To IU students of the early 1970s, 1972 to 1976 were “dead years.”
And that’s not a ’70s band reference.
Spirited conversations with friends and classmates about how NASA had lost its focus defined the undergraduate experience of Dr. Ron Williams, lifelong space enthusiast and IU School of Medicine neuroscience professor.
“Real space exploration was kind of on hold,” Williams said. “I had always dreamed of somehow contributing to the space program.”
Williams said he remembers feeling disappointed in the national space program.
“Here, we had been to the moon,” he said. “If we had kept on that same track and same pace, we could have been colonizing the moon and making trips to Mars by the 1980s.”
At 60 years old, Willams will get a chance to reconcile those feelings of disappointment he once had with NASA during his college years.
Williams has been selected to take part in a NASA-funded study that will place scientists in Earth’s most Mars-like conditions.
He and five other scientists will spend four months in a white-walled, domed facility in Hawaii designed to simulate a space mission on the red planet, Mars.
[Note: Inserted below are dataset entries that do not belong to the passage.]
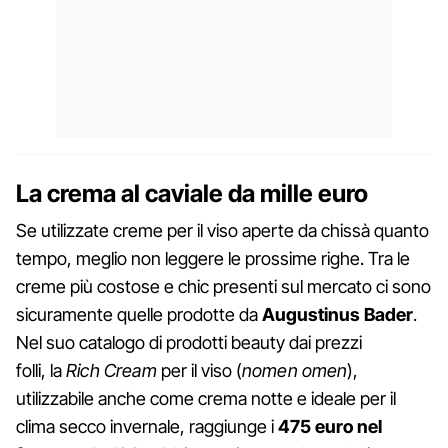
La crema al caviale da mille euro
Se utilizzate creme per il viso aperte da chissà quanto
tempo, meglio non leggere le prossime righe. Tra le
creme più costose e chic presenti sul mercato ci sono
sicuramente quelle prodotte da
Augustinus Bader
.
Nel suo catalogo di prodotti beauty dai prezzi
folli, la
Rich Cream
per il viso (
nomen
omen
),
utilizzabile anche come crema notte e ideale per il
clima secco invernale, raggiunge i
475 euro nel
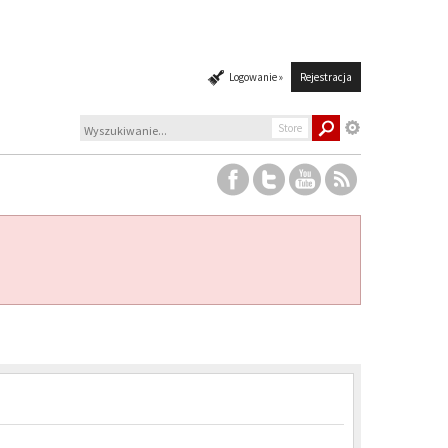
Logowanie »
Rejestracja
Store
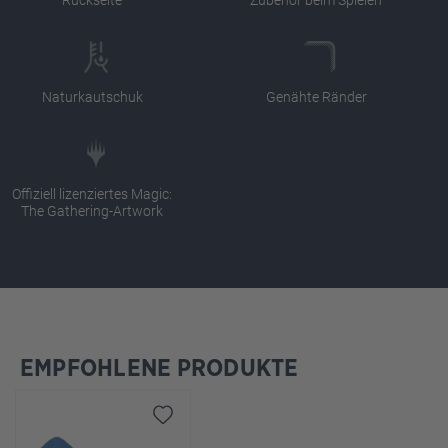
Naturkautschuk
Genähte Ränder
Offiziell lizenziertes Magic:
The Gathering-Artwork
EMPFOHLENE PRODUKTE
Produktgalerie überspringen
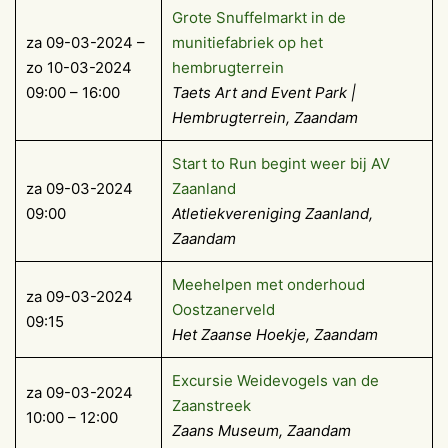
Grote Snuffelmarkt in de
za 09-03-2024 –
munitiefabriek op het
zo 10-03-2024
hembrugterrein
09:00 – 16:00
Taets Art and Event Park |
Hembrugterrein, Zaandam
Start to Run begint weer bij AV
za 09-03-2024
Zaanland
09:00
Atletiekvereniging Zaanland,
Zaandam
Meehelpen met onderhoud
za 09-03-2024
Oostzanerveld
09:15
Het Zaanse Hoekje, Zaandam
Excursie Weidevogels van de
za 09-03-2024
Zaanstreek
10:00 – 12:00
Zaans Museum, Zaandam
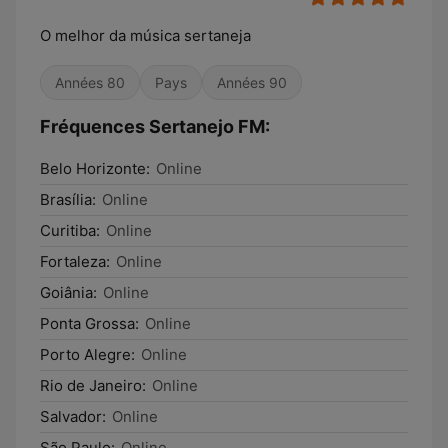
O melhor da música sertaneja
Années 80
Pays
Années 90
Fréquences Sertanejo FM:
Belo Horizonte:
Online
Brasília:
Online
Curitiba:
Online
Fortaleza:
Online
Goiânia:
Online
Ponta Grossa:
Online
Porto Alegre:
Online
Rio de Janeiro:
Online
Salvador:
Online
São Paulo:
Online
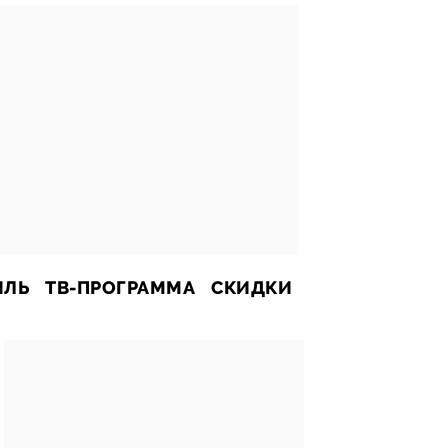
ИЛЬ
ТВ-ПРОГРАММА
СКИДКИ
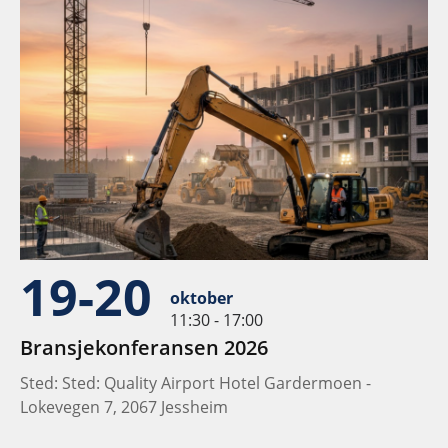
19-20
oktober
11:30 - 17:00
Bransjekonferansen 2026
Sted: Sted: Quality Airport Hotel Gardermoen -
Lokevegen 7, 2067 Jessheim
Hawaii Space Exploration Analog and Simulation, or HI-SEAS, will study the human factors that contribute to astronauts’ functioning and performance during lengthy “space travel,” according to a press release.
Williams will research the psychological effects of confinement as the group conducts experiments inside and outside the geodesic dome.
Williams spent years fostering a passion for the stars as a child, he said.
“I grew up during the space race, that was the golden era for space exploration,” Williams said. “I knew every mission and collected newspaper articles. I still have a lot of newspapers from that time.”
He said this is the closest he’ll ever come to being in space.
“It’s truly an honor,” he said. “I never thought that at 60 I’d be able to do this.”
The other five researchers are mostly in their upper twenties, with the oldest being 34 years old, Williams said.
“I think it’s cool that, despite his age, he still does things like this,” said Williams’ son, an IU sophomore, Nick Williams. “This has been a bucket list item for sure. I’m really happy for him.”
Williams said he hopes that, as he learns about life on Mars, interacting with the younger scientists will keep him entertained.
“I’m a little nervous about getting cabin fever,” Williams said. “I hope that my love for getting to know other people and my passion for learning about space will make the time pass quicker.”